In our experiments, DenseNets tend to yield consistent improvement in accuracy with growing number of parameters, without any signs of performance degradation or overfitting. Under multiple settings, it achieved state-of-the-art results across several highly competitive datasets.
Moreover, DenseNets require substantially fewer parameters and less computation to achieve state-of-the-art performances. Because we adopted hyperparameter settings optimized for residual networks in our study, we believe that further gains in accuracy of DenseNets may be obtained by more detailed tuning of hyperparameters and learning rate schedules.
Whilst following a simple connectivity rule, DenseNets naturally integrate the properties of identity mappings, deep supervision, and diversified depth.
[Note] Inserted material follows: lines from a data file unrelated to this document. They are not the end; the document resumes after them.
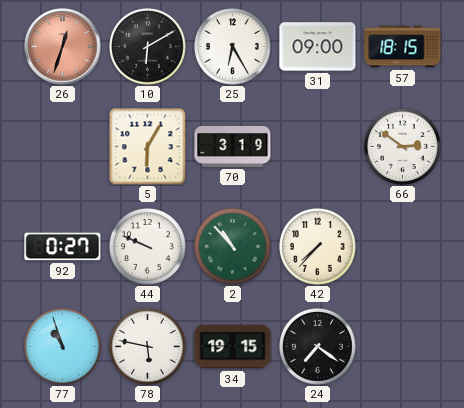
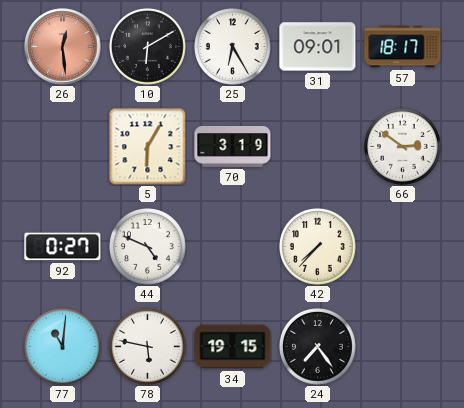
26: 12:33 -> 12:29
31: 09:00 -> 09:01
57: 18:15 -> 18:17
44: 9:49 -> 4:49
2: 10:53 -> none
77: 10:57 -> 11:01
24: 7:21 -> 7:24
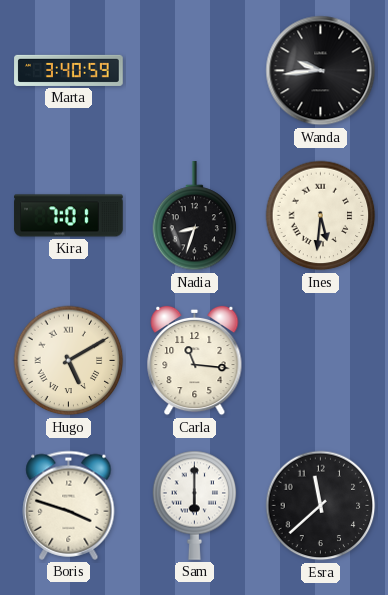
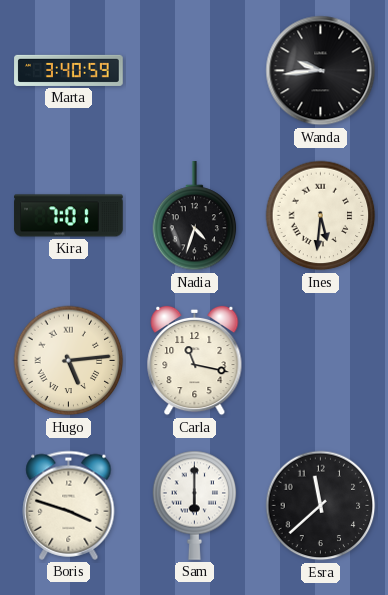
Nadia: 8:33 -> 4:33
Hugo: 5:10 -> 5:14
Carla: 11:16 -> 11:17
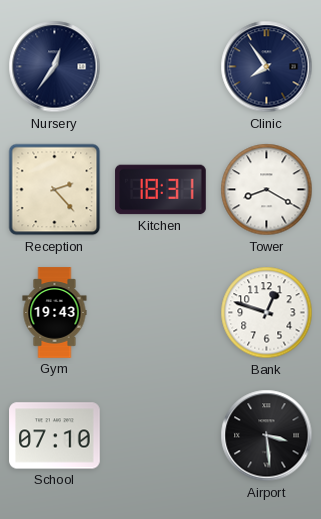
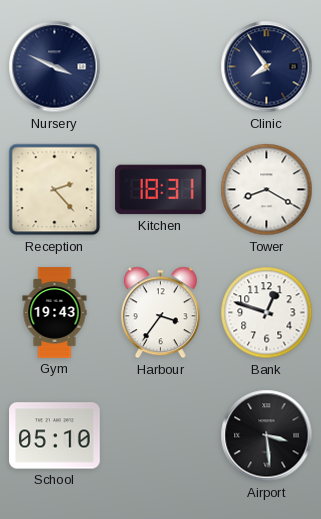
Nursery: 12:36 -> 3:49
Harbour: none -> 3:36
School: 07:10 -> 05:10
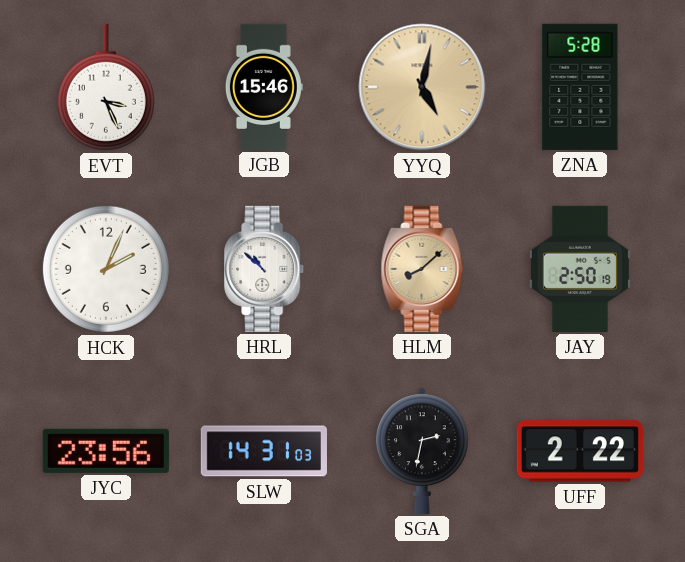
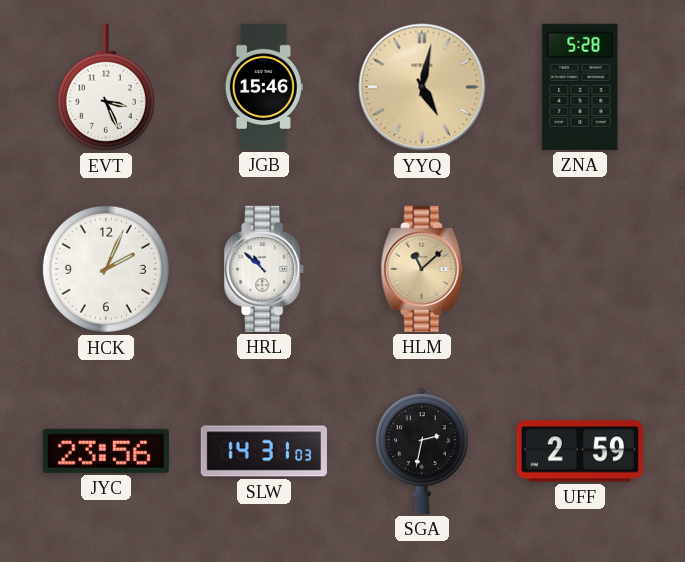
HLM: 8:08 -> 11:08
JAY: 2:50 -> none
UFF: 2:22 -> 2:59
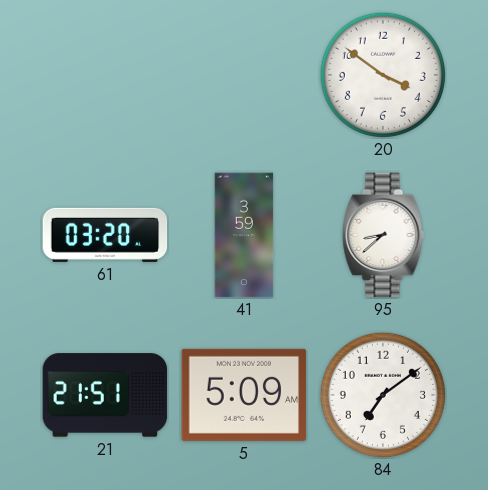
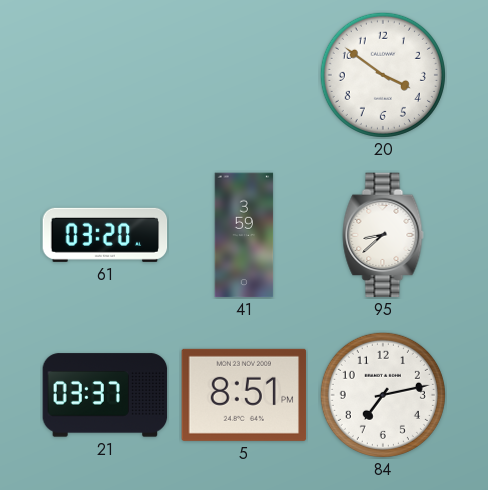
21: 21:51 -> 03:37
5: 5:09 -> 8:51
84: 7:09 -> 7:13
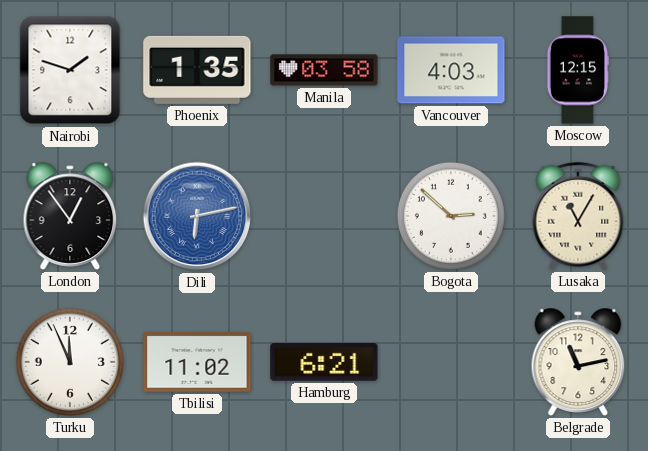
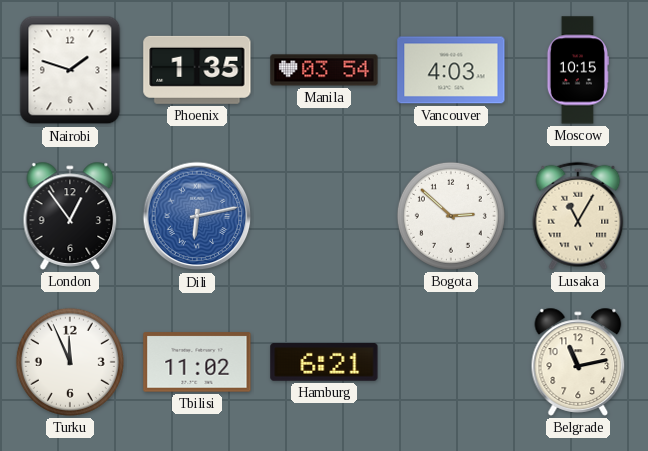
Manila: 03:58 -> 03:54
Moscow: 12:15 -> 10:15
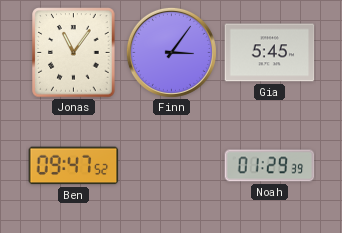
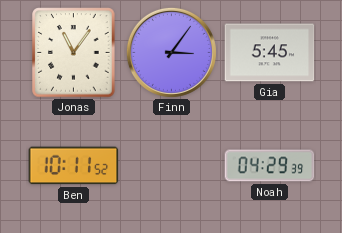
Ben: 09:47 -> 10:11
Noah: 01:29 -> 04:29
They allow feature reuse throughout the networks and can consequently learn more compact and, according to our experiments, more accurate models.
Because of their compact internal representations and reduced feature redundancy, DenseNets may be good feature extractors for various computer vision tasks that build on convolutional features, e.g., [4, 5]. We plan to study such feature transfer with DenseNets in future work.